Le rapport note qu'en janvier 2012, neuf journalistes de Kinshasa ont été interpellés en groupe, un (1) média a fait l'objet des menaces dans le Katanga, deux (2) journalistes agressés à Kinshasa, (2) deux médias écrits de Kisangani et (1) journaliste de Kinshasa ont fait l'objet des pressions judiciaires et administratives, de même que, dans la même période, un journaliste a été victime de mêmes pressions. L'an 2012, note le rapport, s'est distingué par une rafle systématique et généralisée des parutions à Kinshasa. Au total, treize journalistes et trois médias ont vu leurs droits violés.
Comparée à l'année précédente, celle qui commence a enregistré, au total, sept cas dont un cas d'entrave à la libre circulation de l'information, deux journalistes interpellés (Maniema), un journal ayant été l'objet des pressions judiciaires (Nord-Kivu), deux (2) professionnelles des médias suspendues (Kinshasa, par le CSAC, organe de régulation des médias) et un média a été sous pressions administratives.

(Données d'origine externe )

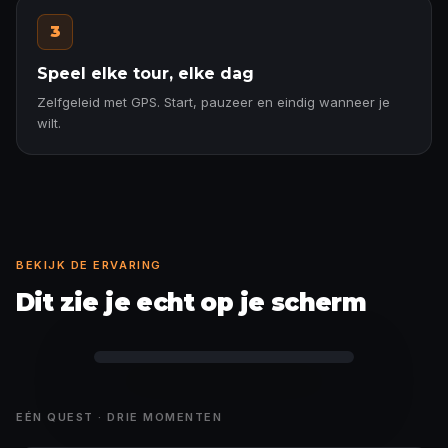
3
Speel elke tour, elke dag
Zelfgeleid met GPS. Start, pauzeer en eindig wanneer je
wilt.
BEKIJK DE ERVARING
Dit zie je echt op je scherm
Feitkaart ontgrendeld
EÉN QUEST · DRIE MOMENTEN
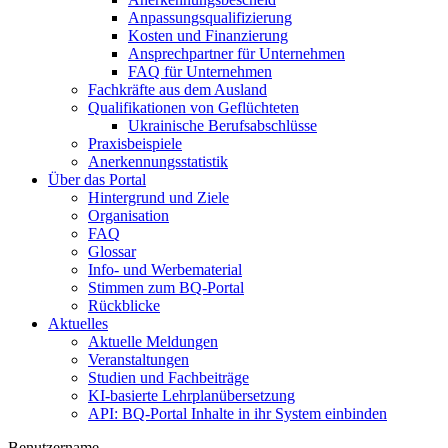
Anpassungsqualifizierung
Kosten und Finanzierung
Ansprechpartner für Unternehmen
FAQ für Unternehmen
Fachkräfte aus dem Ausland
Qualifikationen von Geflüchteten
Ukrainische Berufsabschlüsse
Praxisbeispiele
Anerkennungsstatistik
Über das Portal
Hintergrund und Ziele
Organisation
FAQ
Glossar
Info- und Werbematerial
Stimmen zum BQ-Portal
Rückblicke
Aktuelles
Aktuelle Meldungen
Veranstaltungen
Studien und Fachbeiträge
KI-basierte Lehrplanübersetzung
API: BQ-Portal Inhalte in ihr System einbinden
Benutzername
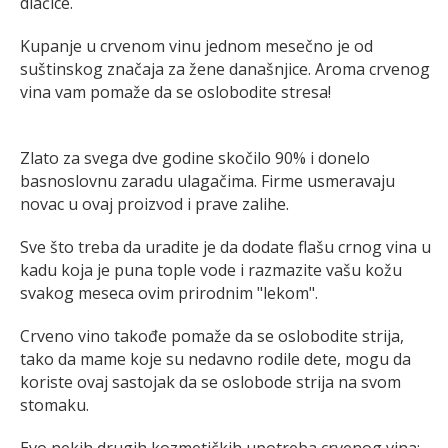
dlačice.
Kupanje u crvenom vinu jednom mesečno je od
suštinskog značaja za žene današnjice. Aroma crvenog
vina vam pomaže da se oslobodite stresa!
Zlato za svega dve godine skočilo 90% i donelo
basnoslovnu zaradu ulagačima. Firme usmeravaju
novac u ovaj proizvod i prave zalihe.
Sve što treba da uradite je da dodate flašu crnog vina u
kadu koja je puna tople vode i razmazite vašu kožu
svakog meseca ovim prirodnim "lekom".
Crveno vino takođe pomaže da se oslobodite strija,
tako da mame koje su nedavno rodile dete, mogu da
koriste ovaj sastojak da se oslobode strija na svom
stomaku.
Evo nekih drugih kozmetičkih upotreba crvenog vina:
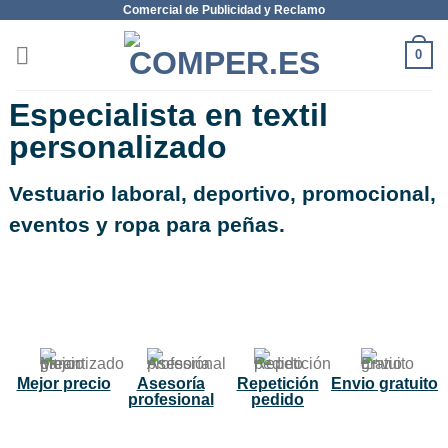
Comercial de Publicidad y Reclamo
0
Especialista en textil
personalizado
Vestuario laboral, deportivo, promocional,
eventos y ropa para peñas.
NUEVO
Mejor precio
Asesoría
Repetición
Envio gratuito
profesional
pedido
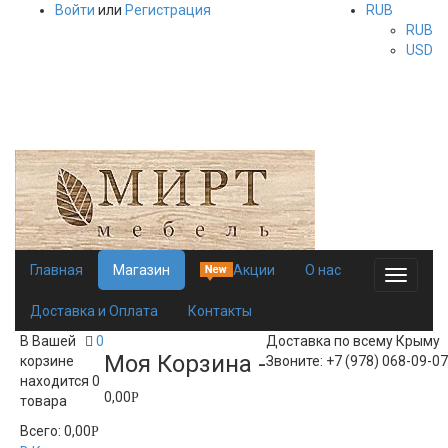
Войти
или
Регистрация
RUB
RUB
USD
Добро пожаловать в интернет-магазин мебели «Мирт». У нас
Вы найдете качественную мебель от известных
производителей.
Главная
Магазин
Акции
О нас
Toggle
navigati
Доставка и Оплата
Контакты
В Вашей
0
Доставка по всему Крыму
Моя Корзина -
корзине
Звоните: +7 (978) 068-09-07
находится
0
0,00
Р
товара
Всего:
0,00
Р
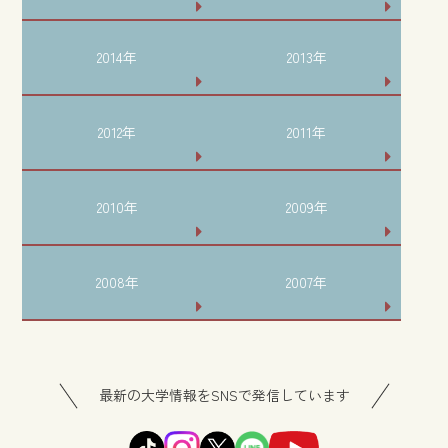
2014年
2013年
2012年
2011年
2010年
2009年
2008年
2007年
最新の大学情報をSNSで発信しています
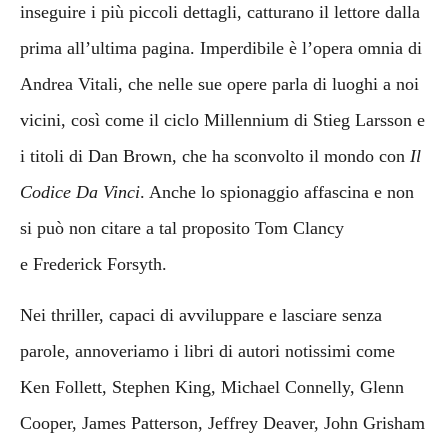
inseguire i più piccoli dettagli, catturano il lettore dalla
prima all’ultima pagina. Imperdibile è l’opera omnia di
Andrea Vitali, che nelle sue opere parla di luoghi a noi
vicini, così come il ciclo Millennium di Stieg Larsson e
i titoli di Dan Brown, che ha sconvolto il mondo con
Il
Codice Da Vinci
. Anche lo spionaggio affascina e non
si può non citare a tal proposito Tom Clancy
e Frederick Forsyth.
Nei thriller, capaci di avviluppare e lasciare senza
parole, annoveriamo i libri di autori notissimi come
Ken Follett, Stephen King, Michael Connelly, Glenn
Cooper, James Patterson, Jeffrey Deaver, John Grisham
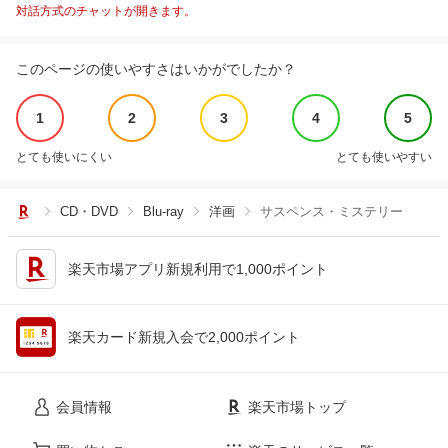
対話方式のチャットが開きます。
このページの使いやすさはいかがでしたか？
1
2
3
4
5
とても使いにくい
とても使いやすい
CD・DVD
Blu-ray
洋画
サスペンス・ミステリー
楽天市場アプリ新規利用で1,000ポイント
楽天カード新規入会で2,000ポイント
会員情報
楽天市場トップ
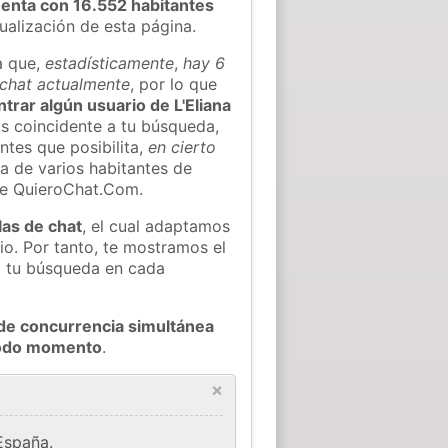
enta con 16.552 habitantes
tualización de esta página.
a que,
estadísticamente
,
hay 6
l chat actualmente
, por lo que
ntrar algún usuario de L'Eliana
s coincidente a tu búsqueda,
ntes que posibilita,
en cierto
ea de varios habitantes de
 de QuieroChat.Com.
las de chat
, el cual adaptamos
io. Por tanto, te mostramos el
a tu búsqueda en cada
de concurrencia simultánea
 todo momento
.
×
España.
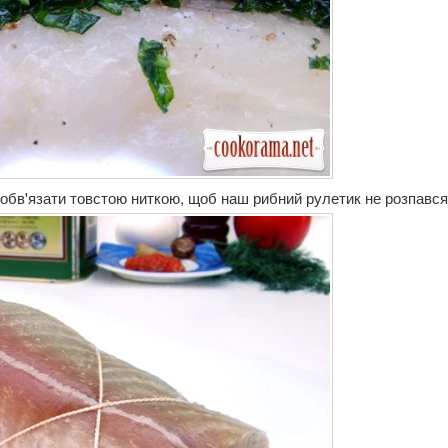
 обв'язати товстою ниткою, щоб наш рибний рулетик не розпався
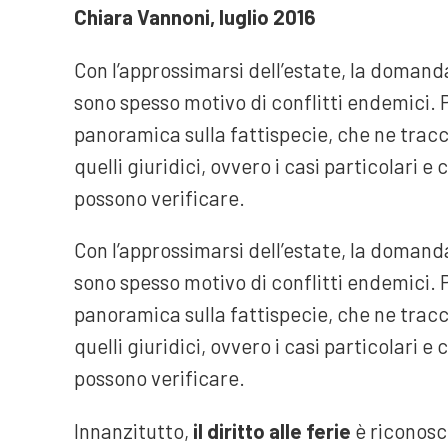
Chiara Vannoni, luglio 2016
Con l’approssimarsi dell’estate, la domanda
sono spesso motivo di conflitti endemici. 
panoramica sulla fattispecie, che ne tracci
quelli giuridici, ovvero i casi particolari e 
possono verificare.
Con l’approssimarsi dell’estate, la domanda
sono spesso motivo di conflitti endemici. 
panoramica sulla fattispecie, che ne tracci
quelli giuridici, ovvero i casi particolari e 
possono verificare.
Innanzitutto,
il diritto alle ferie
è riconosc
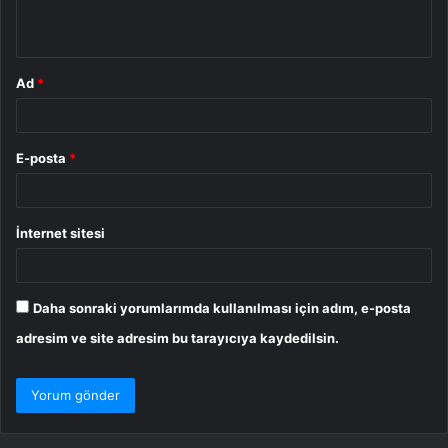
*
Ad
*
E-posta
*
İnternet sitesi
Daha sonraki yorumlarımda kullanılması için adım, e-posta
adresim ve site adresim bu tarayıcıya kaydedilsin.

« FFJ est d'avis qu'en dépit du taux réduit des cas des violations du droit d'informer et du droit du public à l'information, le Congo reste l'un des pays qui protège encore les prédateurs de la liberté de la presse qui jouissent d'une large impunité énervent, de ce fait, les instruments qui promeuvent ces droits fondamentaux de l'homme », a déclaré Désiré-Israël Kazadi, directeur de FFJ.
Il a ajouté : « Nous ferons un effort avec nos points focaux disséminés en provinces de sorte que FFJ fasse, chaque mois, un monitoring sur le comportement des professionnels des médias et des médias eux-mêmes ».